Nicotinamide Mononucleotide Improves Lens Elasticity By Preventing Oxidative Stress

Loss of crystalline lens elasticity with age is a major cause of presbyopia. Oxidative damage can increase lens stiffness, although the underlying mechanisms have not yet been studied. Here, we investigated the potential association between oxidative stress and age-related lens stiffening, and the efficacy of nicotinamide mononucleotide (NMN) to reverse oxidative damage of lens proteins and improve lens elasticity. 

We performed ex vivo and in vivo experiments on middle-aged (10-month-old) C57BL/6J mice and young (2-month-old) C57BL/6J mice, including lens ex vivo culture with H₂O₂ or NMN, and in vivo anterior chamber injection with NMN.

We used coverslips compressive test to determine lens biomechanical compressive properties. To identify the association of oxidative stress and lens elasticiy, gene expression pattern was profiled by RNA-Sequencing and the oxidative stress-related genes were selected by overlapping with genes intersected from GO consortium website. Redox states within lenses were assessed with determination of ROS  production with dye DHR and expression and activities of antioxidative enzymes with qRT-PCR and commercial kits. Contents of glutathione and NAD/NADH were also detected.

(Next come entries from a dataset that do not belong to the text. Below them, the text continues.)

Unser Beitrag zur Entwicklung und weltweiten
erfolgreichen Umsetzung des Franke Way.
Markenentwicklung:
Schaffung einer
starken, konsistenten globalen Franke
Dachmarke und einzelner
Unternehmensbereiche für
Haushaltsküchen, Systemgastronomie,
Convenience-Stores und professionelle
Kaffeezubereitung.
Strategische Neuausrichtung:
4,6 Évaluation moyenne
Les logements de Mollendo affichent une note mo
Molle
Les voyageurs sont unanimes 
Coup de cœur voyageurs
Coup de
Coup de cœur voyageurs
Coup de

We established an ex vivo oxidative stress model by incubating lenses with H₂O₂. SDS-PAGE and Coomassie brilliant blue staining were used for water-soluble lens protein analysis.

 The axial and equatorial strains were significantly lower in lens of middle-aged C57BL/6J mice than young C57BL/6J mice, accompanied by a higher content of ROS and increased proportion of high molecular weight (HMW) aggregates in lens water-soluble protein. Incubation of young mouse lens with H₂O₂ decreased the contents and activities of antioxidants and caused accumulation of ROS and HMW aggregates, resulted in remarkable reduction of strains. However, these impaired antioxidative capacity and aggregation of HMW were improved by the NMN administration. Lens incubation ex vivo and anterior chamber injection in vivo with NMN both showed amelioration to lens strains. 

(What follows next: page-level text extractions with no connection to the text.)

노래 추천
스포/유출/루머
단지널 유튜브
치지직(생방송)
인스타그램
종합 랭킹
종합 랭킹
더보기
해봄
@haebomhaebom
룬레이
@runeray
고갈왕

Our study provides strong evidence that, oxidative stress is involved in the process of age-related lens stiffening, and the increased proportion of HMW proteins is a key player. NMN acts as a critical antioxidant that can suppress accumulation of HMW aggregates and improve lens stiffness. These findings provide important insights into the mechanisms of lens stiffening and suggest that the antioxidant supplementation of NMN has the prospect to sever as an agent in the treatment of lens sclerosis-related deficits including presbyopia.